5. Fragment of safe blown open at Farmer’s Credit Company.
6. Six shares of stock in Reliable Oil Company, a nonexistent firm, which were purchased by various county residents.
7. Assorted pornography impounded from prisoners.
8. Wanted poster for John Dillinger which had hung in office since 1933.
9. Assorted knives, blackjacks, knuckle-dusters and instruments of mayhem lifted from combatants during various peace disturbances.
I looked at Curt. “What does it mean?”
“Item four is the important one, you can forget the rest. I wanted those photos. The one of your sister’s body would have been there, so would Mart’s and Bernice’s and … hell, everybody else I’m interested in. I was trying to figure out a way to get them but the killer beat me to it. Taking that other stuff was a blind, to make it look like a prank.” He sighed and folded the clipping. “Well, at least I’ve got him busy covering up his tracks. One of these days I’ll catch him at it.” He looked at me. “Anything new?”
“My free afternoons are shot to hell for awhile,” I said. “Ethel quit this morning.”
When I told him why, Curt looked thoughtful. “I think I see his game. It fits what Gil told me.”
“What?”
“He got a call last night, man said it wasn’t healthy to work for Curt Friedland, then hung up. Gil called the central switchboard but they had no record of the call.”
I frowned. “How could that be?”
“With our old-fashioned party line you can hook onto the line somewhere out in the country and call a person without going through the switchboard. You know how you call others on your line without going through central.”

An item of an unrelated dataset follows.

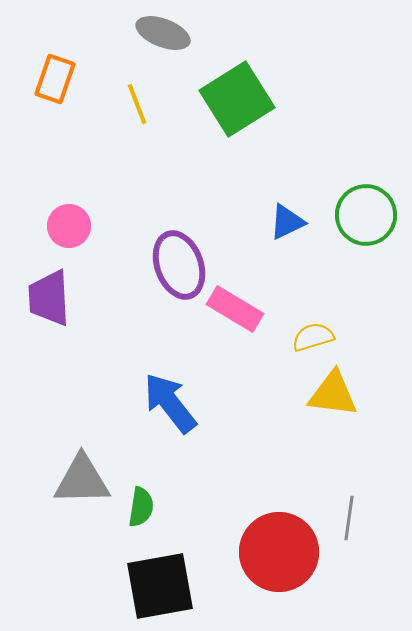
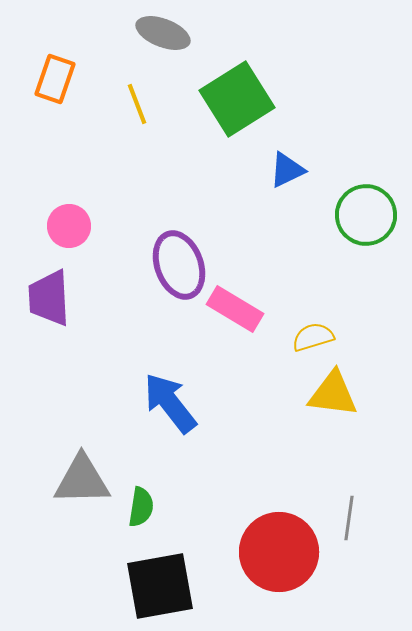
blue triangle: moved 52 px up
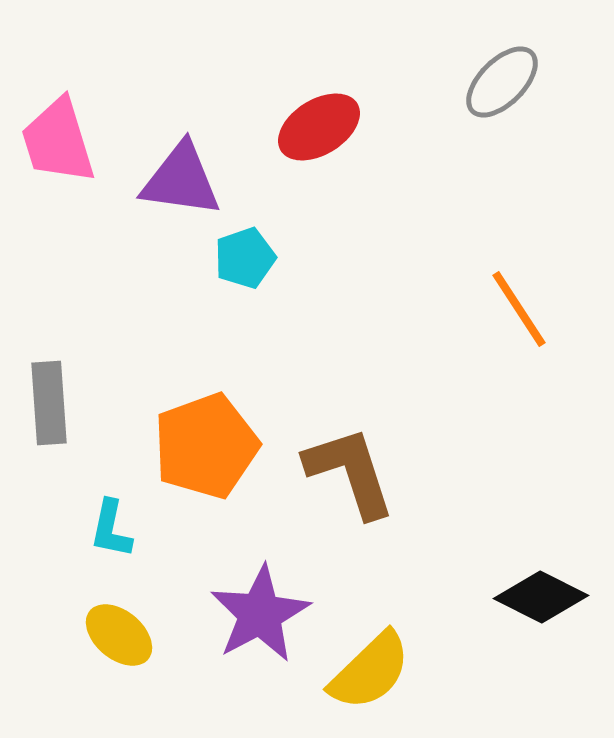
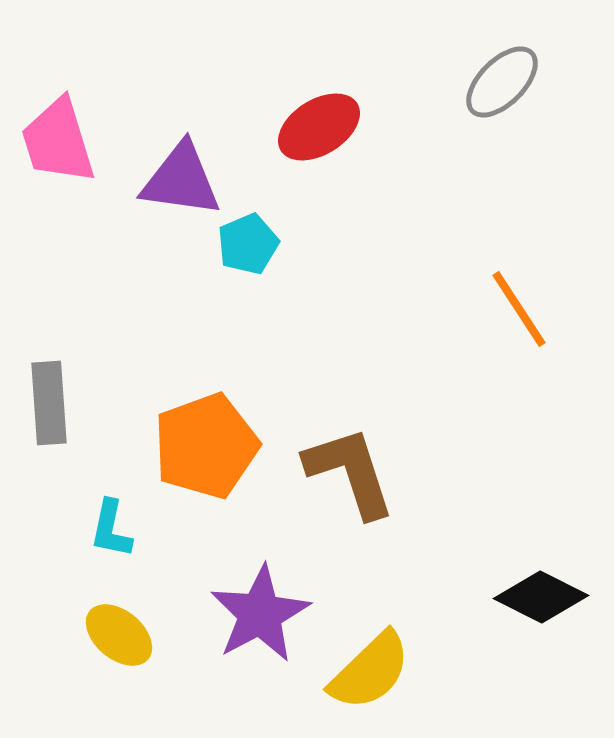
cyan pentagon: moved 3 px right, 14 px up; rotated 4 degrees counterclockwise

“Yes, but … do you believe Gil?”
He looked at me. “Why not?”
“Well … there’s his reputation with women, and the fact that he knew where Mart was working, where Barney was fishing, and so on…. Besides, he wears about size twelve shoes.”
Curt lit his pipe in a preoccupied manner. “I made those casts, by the way. The indentation could have been made by a 220-pound man—or by a 160-pound man carrying a 60-pound load.”